From: Ingo Molnar <mingo@kernel.org>
To: Bo Li <libo.gcs85@bytedance.com>
Cc: tglx@linutronix.de, mingo@redhat.com, bp@alien8.de,
dave.hansen@linux.intel.com, x86@kernel.org, luto@kernel.org,
kees@kernel.org, akpm@linux-foundation.org, david@redhat.com,
juri.lelli@redhat.com, vincent.guittot@linaro.org,
peterz@infradead.org, dietmar.eggemann@arm.com, hpa@zytor.com,
acme@kernel.org, namhyung@kernel.org, mark.rutland@arm.com,
alexander.shishkin@linux.intel.com, jolsa@kernel.org,
irogers@google.com, adrian.hunter@intel.com,
kan.liang@linux.intel.com, viro@zeniv.linux.org.uk,
brauner@kernel.org, jack@suse.cz, lorenzo.stoakes@oracle.com,
Liam.Howlett@oracle.com, vbabka@suse.cz, rppt@kernel.org,
surenb@google.com, mhocko@suse.com, rostedt@goodmis.org,
bsegall@google.com, mgorman@suse.de, vschneid@redhat.com,
jannh@google.com, pfalcato@suse.de, riel@surriel.com,
harry.yoo@oracle.com, linux-kernel@vger.kernel.org,
linux-perf-users@vger.kernel.org, linux-fsdevel@vger.kernel.org,
linux-mm@kvack.org, duanxiongchun@bytedance.com,
yinhongbo@bytedance.com, dengliang.1214@bytedance.com,
xieyongji@bytedance.com, chaiwen.cc@bytedance.com,
songmuchun@bytedance.com, yuanzhu@bytedance.com,
chengguozhu@bytedance.com, sunjiadong.lff@bytedance.com
Subject: Re: [RFC v2 00/35] optimize cost of inter-process communication
Date: Sat, 31 May 2025 09:16:35 +0200 [thread overview]
Message-ID: <aDqs0_c_vq96EWW6@gmail.com> (raw)
In-Reply-To: <cover.1748594840.git.libo.gcs85@bytedance.com>
* Bo Li <libo.gcs85@bytedance.com> wrote:
> # Performance
>
> To quantify the performance improvements driven by RPAL, we measured
> latency both before and after its deployment. Experiments were
> conducted on a server equipped with two Intel(R) Xeon(R) Platinum
> 8336C CPUs (2.30 GHz) and 1 TB of memory.
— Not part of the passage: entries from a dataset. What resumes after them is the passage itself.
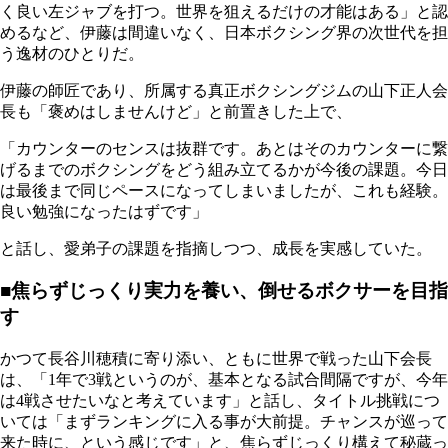
く良い左ジャブを打つ。世界を狙えるだけの才能はある」と認
めるなど、伊藤は間違いなく、日本ボクシング界の次世代を担
う逸材のひとりだ。
伊藤の師匠であり、所属する真正ボクシングジムの山下正人会
長も「褒めはしませんけど」と前置きした上で、
「カウンターのセンスは抜群です。あとはそのカウンターに繋
げるまでのボクシングをどう組み立てるかが今後の課題。今日
は最後まで同じペースになってしまいましたが、これも経験。
良い勉強になったはずです」
と話し、愛弟子の課題を指摘しつつ、成長を実感していた。
■焦らずじっくり実力を養い、倒せるボクサーを目指
す
かつて長谷川穂積に寄り添い、ともに世界で戦った山下会長
は、「1年で3戦というのが、基本となる試合間隔ですが、今年
は4戦させたいなと考えています」と話し、タイトル挑戦につ
いては「まずランキングに入る事が大前提。チャンスが巡って
来た時に、という感じです」と、焦らずじっくり構えて秘蔵っ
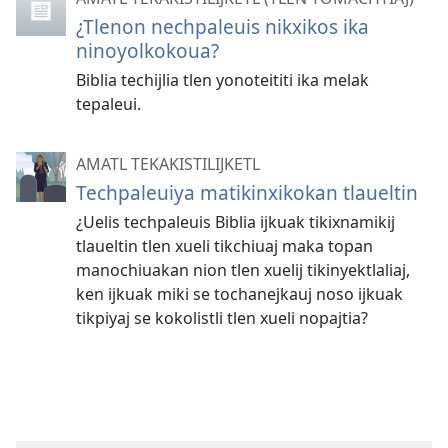
¿Tlenon nechpaleuis nikxikos ika
ninoyolkokoua?
Biblia techijlia tlen yonoteititi ika melak
tepaleui.
AMATL TEKAKISTILIJKETL
Techpaleuiya matikinxikokan tlaueltin
¿Uelis techpaleuis Biblia ijkuak tikixnamikij
tlaueltin tlen xueli tikchiuaj maka topan
manochiuakan nion tlen xuelij tikinyektlaliaj,
ken ijkuak miki se tochanejkauj noso ijkuak
tikpiyaj se kokolistli tlen xueli nopajtia?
Latency was defined as the
> duration from when the client thread initiates a message to when the
> server thread is invoked and receives it.
>
> During testing, the client transmitted 1 million 32-byte messages, and we
> computed the per-message average latency. The results are as follows:
>
> *****************
> Without RPAL: Message length: 32 bytes, Total TSC cycles: 19616222534,
> Message count: 1000000, Average latency: 19616 cycles
> With RPAL: Message length: 32 bytes, Total TSC cycles: 1703459326,
> Message count: 1000000, Average latency: 1703 cycles
> *****************
>
> These results confirm that RPAL delivers substantial latency
> improvements over the current epoll implementation—achieving a
> 17,913-cycle reduction (an ~91.3% improvement) for 32-byte messages.
No, these results do not necessarily confirm that.
19,616 cycles per message on a vanilla kernel on a 2.3 GHz CPU suggests
a messaging performance of 117k messages/second or 8.5 usecs/message,
which is *way* beyond typical kernel interprocess communication
latencies on comparable CPUs:
root@localhost:~# taskset 1 perf bench sched pipe
# Running 'sched/pipe' benchmark:
# Executed 1000000 pipe operations between two processes
Total time: 2.790 [sec]
2.790614 usecs/op
358344 ops/sec
And my 2.8 usecs result was from a kernel running inside a KVM sandbox
...
( I used 'taskset' to bind the benchmark to a single CPU, to remove any
inter-CPU migration noise from the measurement. )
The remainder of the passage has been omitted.